Some journalists fawned and flattered over communist thug Fidel Castro. But then-ABC reporter Lisa Howard went the extra mile. In Politico Magazine, Friday, Peter Kornbluh recounts Howard’s previously undisclosed affair. The headline screamed, “‘My Dearest Fidel’: An ABC Journalist’s Secret Liaison With Fidel Castro.”
Kornbluh recounted how Castro initially seduced the journalist:
Castro slipped his arms around the American journalist, and the two lay on the bed, where, as Howard recalled in her diary, Castro “kissed and caressed me … expertly with restrained passion.”
“He talked on about wanting to have me,” Howard wrote, but “would not undress or go all the way.” “We like each other very much,” Castro told her, admitting he was having trouble finding the words to express his reluctance. “You have done much for us, you have written a lot, spoken a lot about us. But if we go to bed then it will be complicated and our relationship will be destroyed.”
He told her he would see her again—“and that it would come naturally.” Just before the sun rose over Havana, Castro tucked Howard in, turned out the lights and left.
In another trip, the journalist contrasted Castro’s brutality with, well, just how sexy he was:
Over the next two weeks, Howard and her crew traipsed around Cuba with the energetic Castro, filming him playing baseball, visiting a cattle farm and interacting with peasants. As much as Howard believed Castro was a dictator, the overwhelming public adoration he generated impressed her. “They mob him, they scream ‘Fidel, Fidel,’ children kiss him, mothers touch him,” she wrote. “They are awed, thrilled … ecstatic, but mostly passionate. There is no doubt in my mind that the emotion Fidel inspires in all women is sheer undiluted sexual desire. He is the most physical animal man I have ever known.” The attraction between them was undeniable. “I sat and stood beside him for five hours and I nearly went out of my mind,” she recounted.

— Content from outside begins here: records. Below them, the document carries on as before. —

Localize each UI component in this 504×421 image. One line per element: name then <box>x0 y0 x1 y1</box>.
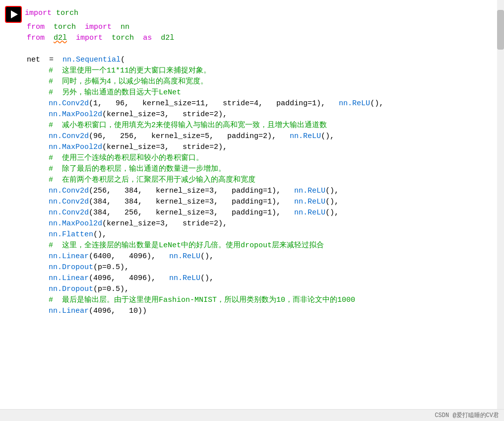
scrollbar[interactable] <box>497 0 504 409</box>
comment-line-1: # 这里使用一个11*11的更大窗口来捕捉对象。 <box>5 66 504 76</box>
maxpool-2: nn.MaxPool2d <box>49 142 102 153</box>
import-keyword-2: import <box>85 22 112 33</box>
conv1-line: nn.Conv2d(1, 96, kernel_size=11, stride=… <box>5 98 504 109</box>
conv4-line: nn.Conv2d(384, 384, kernel_size=3, paddi… <box>5 197 504 208</box>
conv2d-5: nn.Conv2d <box>49 208 89 218</box>
maxpool-1: nn.MaxPool2d <box>49 109 102 120</box>
conv2d-1: nn.Conv2d <box>49 98 89 109</box>
net-var: net <box>27 55 40 66</box>
import-keyword: import <box>25 5 52 22</box>
code-line-blank <box>5 44 504 55</box>
conv2d-4: nn.Conv2d <box>49 197 89 208</box>
comment-line-9: # 最后是输出层。由于这里使用Fashion-MNIST，所以用类别数为10，而… <box>5 295 504 306</box>
run-button[interactable] <box>5 6 22 23</box>
code-line-1: import torch <box>5 5 504 22</box>
comment-line-6: # 除了最后的卷积层，输出通道的数量进一步增加。 <box>5 164 504 175</box>
dropout-2: nn.Dropout <box>49 284 93 295</box>
comment-4: # 减小卷积窗口，使用填充为2来使得输入与输出的高和宽一致，且增大输出通道数 <box>49 120 327 131</box>
comment-5: # 使用三个连续的卷积层和较小的卷积窗口。 <box>49 153 203 164</box>
comment-6: # 除了最后的卷积层，输出通道的数量进一步增加。 <box>49 164 226 175</box>
comment-9: # 最后是输出层。由于这里使用Fashion-MNIST，所以用类别数为10，而… <box>49 295 355 306</box>
conv2-line: nn.Conv2d(96, 256, kernel_size=5, paddin… <box>5 131 504 142</box>
play-icon <box>11 10 18 18</box>
relu-5: nn.ReLU <box>294 208 325 218</box>
d2l-alias: d2l <box>161 33 174 44</box>
linear-3: nn.Linear <box>49 306 89 317</box>
comment-8: # 这里，全连接层的输出数量是LeNet中的好几倍。使用dropout层来减轻过… <box>49 240 324 251</box>
relu-1: nn.ReLU <box>339 98 370 109</box>
dropout-1: nn.Dropout <box>49 262 93 273</box>
comment-7: # 在前两个卷积层之后，汇聚层不用于减少输入的高度和宽度 <box>49 175 255 186</box>
comment-line-5: # 使用三个连续的卷积层和较小的卷积窗口。 <box>5 153 504 164</box>
comment-3: # 另外，输出通道的数目远大于LeNet <box>49 87 181 98</box>
pool1-line: nn.MaxPool2d(kernel_size=3, stride=2), <box>5 109 504 120</box>
bottom-bar: CSDN @爱打瞌睡的CV君 <box>0 409 504 421</box>
from-keyword-1: from <box>27 22 45 33</box>
import-keyword-3: import <box>76 33 103 44</box>
as-keyword: as <box>143 33 152 44</box>
linear-1: nn.Linear <box>49 251 89 262</box>
relu-3: nn.ReLU <box>294 186 325 197</box>
d2l-lib: d2l <box>54 33 67 44</box>
code-line-2: from torch import nn <box>5 22 504 33</box>
attribution-text: CSDN @爱打瞌睡的CV君 <box>435 411 499 420</box>
linear-2: nn.Linear <box>49 273 89 284</box>
from-keyword-2: from <box>27 33 45 44</box>
relu-6: nn.ReLU <box>169 251 200 262</box>
flatten-func: nn.Flatten <box>49 229 93 240</box>
nn-lib: nn <box>121 22 129 33</box>
dropout1-line: nn.Dropout(p=0.5), <box>5 262 504 273</box>
scrollbar-thumb[interactable] <box>497 10 504 50</box>
sequential-func: nn.Sequential <box>63 55 121 66</box>
comment-line-4: # 减小卷积窗口，使用填充为2来使得输入与输出的高和宽一致，且增大输出通道数 <box>5 120 504 131</box>
pool3-line: nn.MaxPool2d(kernel_size=3, stride=2), <box>5 218 504 229</box>
flatten-line: nn.Flatten(), <box>5 229 504 240</box>
comment-1: # 这里使用一个11*11的更大窗口来捕捉对象。 <box>49 66 211 76</box>
relu-4: nn.ReLU <box>294 197 325 208</box>
torch-lib: torch <box>56 5 78 22</box>
comment-2: # 同时，步幅为4，以减少输出的高度和宽度。 <box>49 76 208 87</box>
dropout2-line: nn.Dropout(p=0.5), <box>5 284 504 295</box>
pool2-line: nn.MaxPool2d(kernel_size=3, stride=2), <box>5 142 504 153</box>
maxpool-3: nn.MaxPool2d <box>49 218 102 229</box>
linear1-line: nn.Linear(6400, 4096), nn.ReLU(), <box>5 251 504 262</box>
torch-lib-2: torch <box>54 22 76 33</box>
torch-lib-3: torch <box>112 33 134 44</box>
conv5-line: nn.Conv2d(384, 256, kernel_size=3, paddi… <box>5 208 504 218</box>
linear3-line: nn.Linear(4096, 10)) <box>5 306 504 317</box>
conv3-line: nn.Conv2d(256, 384, kernel_size=3, paddi… <box>5 186 504 197</box>
comment-line-7: # 在前两个卷积层之后，汇聚层不用于减少输入的高度和宽度 <box>5 175 504 186</box>
linear2-line: nn.Linear(4096, 4096), nn.ReLU(), <box>5 273 504 284</box>
comment-line-2: # 同时，步幅为4，以减少输出的高度和宽度。 <box>5 76 504 87</box>
code-line-3: from d2l import torch as d2l <box>5 33 504 44</box>
comment-line-3: # 另外，输出通道的数目远大于LeNet <box>5 87 504 98</box>
relu-7: nn.ReLU <box>169 273 200 284</box>
relu-2: nn.ReLU <box>290 131 321 142</box>
code-line-net: net = nn.Sequential( <box>5 55 504 66</box>
editor-container: import torch from torch import nn from d… <box>0 0 504 421</box>
conv2d-3: nn.Conv2d <box>49 186 89 197</box>
conv2d-2: nn.Conv2d <box>49 131 89 142</box>
comment-line-8: # 这里，全连接层的输出数量是LeNet中的好几倍。使用dropout层来减轻过… <box>5 240 504 251</box>
code-area: import torch from torch import nn from d… <box>0 0 504 409</box>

Eventually, Howard and Castro had sex:
Castro turned the conversation to their complicated relationship. Nights earlier, Castro had confided that he used to sleep with many women, but not anymore—“that now that he is the leader all the women want to go to bed with him, but he thought it wasn’t him they wanted but to sleep with the leader. This seemed to trouble him,” Howard recounted. As Castro explained why he was reluctant to sleep with her, he asked Howard: “What do you want, Lisa? Do you want my body?”
Tonight, he was still conflicted. “He said he wanted me very much but the conditions had to be right and we had to be away somewhere where we could forget everything,” Howard wrote. Nevertheless, “we did get to bed and he made love to me quite expertly and it was, of course, thrilling and ecstatic—as much as anything I have ever experienced.”
For a history of journalists loving Castro — though maybe not quite as much as Ms. Howard did — see this Media Research Center report.
Barbara Walters once described Castro as the “most charismatic person I have ever met.”
The veteran journalist is clearly fascinated by Castro. In the December 23, 2013 People, she gushed, “I spent 10 days with him, traveled through the mountains and held his gun in my lap...People thought we had a romance, but we never did.”
In a 2002 interview, Walters offered this groan-inducing line: “For Castro, freedom starts with education. And if literacy alone were the yardstick, Cuba would rank as one of the freest nations on Earth. The literacy rate is 96 percent.”